-- Opening Marker --

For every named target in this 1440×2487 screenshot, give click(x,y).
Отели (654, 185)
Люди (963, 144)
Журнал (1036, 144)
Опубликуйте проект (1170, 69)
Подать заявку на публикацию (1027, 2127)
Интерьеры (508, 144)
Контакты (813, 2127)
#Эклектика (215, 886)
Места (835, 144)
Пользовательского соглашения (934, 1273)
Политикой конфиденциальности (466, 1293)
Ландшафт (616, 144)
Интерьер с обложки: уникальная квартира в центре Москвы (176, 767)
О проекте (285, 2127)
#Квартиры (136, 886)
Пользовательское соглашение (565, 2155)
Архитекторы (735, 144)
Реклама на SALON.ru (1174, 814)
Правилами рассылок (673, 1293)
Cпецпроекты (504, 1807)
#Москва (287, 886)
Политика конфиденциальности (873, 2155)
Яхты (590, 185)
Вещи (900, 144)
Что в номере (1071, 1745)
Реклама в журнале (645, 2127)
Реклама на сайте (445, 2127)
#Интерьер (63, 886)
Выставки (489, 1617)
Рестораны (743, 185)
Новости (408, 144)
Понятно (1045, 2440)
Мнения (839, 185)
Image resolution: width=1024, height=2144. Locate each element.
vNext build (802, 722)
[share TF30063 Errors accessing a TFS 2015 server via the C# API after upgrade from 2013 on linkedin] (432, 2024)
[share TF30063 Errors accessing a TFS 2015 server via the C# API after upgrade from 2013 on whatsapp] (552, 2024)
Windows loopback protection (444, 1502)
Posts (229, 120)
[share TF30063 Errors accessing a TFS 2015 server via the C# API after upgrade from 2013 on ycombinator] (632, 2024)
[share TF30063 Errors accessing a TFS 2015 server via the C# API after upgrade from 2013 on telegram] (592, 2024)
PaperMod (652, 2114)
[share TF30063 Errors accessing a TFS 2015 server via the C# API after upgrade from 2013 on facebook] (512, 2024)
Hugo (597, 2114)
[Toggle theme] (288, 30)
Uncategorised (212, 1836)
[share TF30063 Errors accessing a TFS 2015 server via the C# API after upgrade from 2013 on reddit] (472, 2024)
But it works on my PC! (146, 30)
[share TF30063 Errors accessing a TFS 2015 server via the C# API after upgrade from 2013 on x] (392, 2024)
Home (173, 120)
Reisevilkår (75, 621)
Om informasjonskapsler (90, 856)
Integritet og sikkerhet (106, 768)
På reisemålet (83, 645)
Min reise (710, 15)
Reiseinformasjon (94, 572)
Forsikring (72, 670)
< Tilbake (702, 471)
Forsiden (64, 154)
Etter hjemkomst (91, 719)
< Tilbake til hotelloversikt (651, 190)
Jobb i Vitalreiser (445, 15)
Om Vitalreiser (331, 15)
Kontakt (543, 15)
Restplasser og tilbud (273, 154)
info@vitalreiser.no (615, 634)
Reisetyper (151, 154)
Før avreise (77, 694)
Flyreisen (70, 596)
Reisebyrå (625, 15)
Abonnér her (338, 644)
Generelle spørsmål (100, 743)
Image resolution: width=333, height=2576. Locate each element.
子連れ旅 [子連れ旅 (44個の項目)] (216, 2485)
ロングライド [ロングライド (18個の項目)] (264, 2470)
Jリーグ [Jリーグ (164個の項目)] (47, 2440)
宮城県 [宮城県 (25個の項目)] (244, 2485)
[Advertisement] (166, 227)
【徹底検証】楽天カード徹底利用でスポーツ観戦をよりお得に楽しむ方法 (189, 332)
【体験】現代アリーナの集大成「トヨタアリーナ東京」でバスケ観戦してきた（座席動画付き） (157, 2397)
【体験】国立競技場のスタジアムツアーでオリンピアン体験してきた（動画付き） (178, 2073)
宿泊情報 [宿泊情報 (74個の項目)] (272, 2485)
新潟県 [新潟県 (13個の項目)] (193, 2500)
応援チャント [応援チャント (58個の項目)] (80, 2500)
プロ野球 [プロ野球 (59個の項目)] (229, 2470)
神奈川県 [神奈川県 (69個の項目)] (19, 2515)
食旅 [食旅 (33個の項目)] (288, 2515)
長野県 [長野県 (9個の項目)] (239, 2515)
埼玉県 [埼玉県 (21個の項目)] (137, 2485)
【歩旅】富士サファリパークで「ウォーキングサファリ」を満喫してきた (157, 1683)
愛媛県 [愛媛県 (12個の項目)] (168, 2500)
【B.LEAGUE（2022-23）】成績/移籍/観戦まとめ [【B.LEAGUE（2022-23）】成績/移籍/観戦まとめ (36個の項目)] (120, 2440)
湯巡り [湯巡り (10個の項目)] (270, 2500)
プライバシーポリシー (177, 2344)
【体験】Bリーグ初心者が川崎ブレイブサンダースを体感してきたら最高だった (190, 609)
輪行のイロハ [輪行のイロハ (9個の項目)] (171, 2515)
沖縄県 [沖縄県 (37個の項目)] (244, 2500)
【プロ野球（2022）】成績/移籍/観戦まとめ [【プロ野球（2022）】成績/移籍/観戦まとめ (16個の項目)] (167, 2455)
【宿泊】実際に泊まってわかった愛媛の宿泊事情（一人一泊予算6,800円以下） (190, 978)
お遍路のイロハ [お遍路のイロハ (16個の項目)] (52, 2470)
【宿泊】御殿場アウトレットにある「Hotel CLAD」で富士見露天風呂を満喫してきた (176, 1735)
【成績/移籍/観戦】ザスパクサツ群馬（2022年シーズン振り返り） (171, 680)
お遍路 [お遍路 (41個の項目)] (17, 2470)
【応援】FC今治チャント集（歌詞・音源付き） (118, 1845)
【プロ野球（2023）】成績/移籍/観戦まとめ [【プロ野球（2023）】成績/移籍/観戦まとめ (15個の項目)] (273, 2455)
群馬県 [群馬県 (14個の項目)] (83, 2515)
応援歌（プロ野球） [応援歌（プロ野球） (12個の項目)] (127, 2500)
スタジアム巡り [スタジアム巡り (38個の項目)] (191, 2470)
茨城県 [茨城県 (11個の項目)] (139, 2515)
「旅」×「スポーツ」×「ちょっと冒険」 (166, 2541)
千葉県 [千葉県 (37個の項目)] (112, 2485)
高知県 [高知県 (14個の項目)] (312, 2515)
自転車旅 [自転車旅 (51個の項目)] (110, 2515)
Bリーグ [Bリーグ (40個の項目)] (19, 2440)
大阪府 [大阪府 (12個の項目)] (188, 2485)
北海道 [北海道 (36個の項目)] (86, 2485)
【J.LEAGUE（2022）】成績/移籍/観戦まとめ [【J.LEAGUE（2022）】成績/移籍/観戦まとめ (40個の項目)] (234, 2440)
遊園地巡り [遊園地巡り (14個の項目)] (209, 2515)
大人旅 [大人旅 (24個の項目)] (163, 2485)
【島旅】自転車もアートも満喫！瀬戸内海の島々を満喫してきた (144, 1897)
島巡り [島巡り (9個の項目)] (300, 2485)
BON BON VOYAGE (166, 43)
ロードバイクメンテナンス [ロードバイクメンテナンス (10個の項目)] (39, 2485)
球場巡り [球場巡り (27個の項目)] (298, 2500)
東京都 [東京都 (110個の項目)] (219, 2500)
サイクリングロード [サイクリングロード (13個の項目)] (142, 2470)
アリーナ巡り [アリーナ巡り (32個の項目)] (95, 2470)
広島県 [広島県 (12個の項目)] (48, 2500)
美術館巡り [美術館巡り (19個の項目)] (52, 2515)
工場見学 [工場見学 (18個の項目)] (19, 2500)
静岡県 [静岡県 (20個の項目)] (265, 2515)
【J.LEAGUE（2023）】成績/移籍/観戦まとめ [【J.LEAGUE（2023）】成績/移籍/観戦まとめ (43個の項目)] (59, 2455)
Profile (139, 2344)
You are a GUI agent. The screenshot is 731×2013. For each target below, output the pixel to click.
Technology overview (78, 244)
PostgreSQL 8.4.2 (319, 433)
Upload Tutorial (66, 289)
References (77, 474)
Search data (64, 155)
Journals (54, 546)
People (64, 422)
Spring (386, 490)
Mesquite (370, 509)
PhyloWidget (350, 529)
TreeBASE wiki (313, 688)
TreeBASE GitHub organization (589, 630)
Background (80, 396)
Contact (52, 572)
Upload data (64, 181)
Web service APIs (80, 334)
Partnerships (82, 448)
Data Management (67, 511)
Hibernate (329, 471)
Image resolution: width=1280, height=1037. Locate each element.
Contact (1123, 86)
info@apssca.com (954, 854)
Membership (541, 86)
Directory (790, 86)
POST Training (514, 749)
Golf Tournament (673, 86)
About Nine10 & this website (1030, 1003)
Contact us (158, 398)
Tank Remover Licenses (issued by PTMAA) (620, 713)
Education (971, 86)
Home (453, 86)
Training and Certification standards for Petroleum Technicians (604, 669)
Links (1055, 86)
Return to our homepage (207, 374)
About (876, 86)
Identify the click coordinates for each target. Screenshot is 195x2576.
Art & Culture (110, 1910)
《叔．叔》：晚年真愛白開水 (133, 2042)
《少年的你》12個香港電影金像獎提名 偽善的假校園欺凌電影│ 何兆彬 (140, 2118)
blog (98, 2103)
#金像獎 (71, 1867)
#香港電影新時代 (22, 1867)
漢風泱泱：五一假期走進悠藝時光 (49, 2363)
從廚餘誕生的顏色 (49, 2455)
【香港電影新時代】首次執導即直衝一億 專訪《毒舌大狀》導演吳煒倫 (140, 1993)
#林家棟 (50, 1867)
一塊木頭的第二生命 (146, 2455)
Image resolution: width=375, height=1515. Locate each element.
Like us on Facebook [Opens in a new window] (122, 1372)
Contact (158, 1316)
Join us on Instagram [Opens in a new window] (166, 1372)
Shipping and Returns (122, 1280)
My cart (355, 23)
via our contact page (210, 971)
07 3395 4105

-- Closing Marker --

ASSIGNMENT: In your answer, include only the lines above starting at the line that holds "PostgreSQL 8.4.2 (319, 433)" and ending at the line that holds "Directory (790, 86)", copied exactly.

ANSWER SECTION:
PostgreSQL 8.4.2 (319, 433)
Upload Tutorial (66, 289)
References (77, 474)
Search data (64, 155)
Journals (54, 546)
People (64, 422)
Spring (386, 490)
Mesquite (370, 509)
PhyloWidget (350, 529)
TreeBASE wiki (313, 688)
TreeBASE GitHub organization (589, 630)
Background (80, 396)
Contact (52, 572)
Upload data (64, 181)
Web service APIs (80, 334)
Partnerships (82, 448)
Data Management (67, 511)
Hibernate (329, 471)
Image resolution: width=1280, height=1037. Locate each element.
Contact (1123, 86)
info@apssca.com (954, 854)
Membership (541, 86)
Directory (790, 86)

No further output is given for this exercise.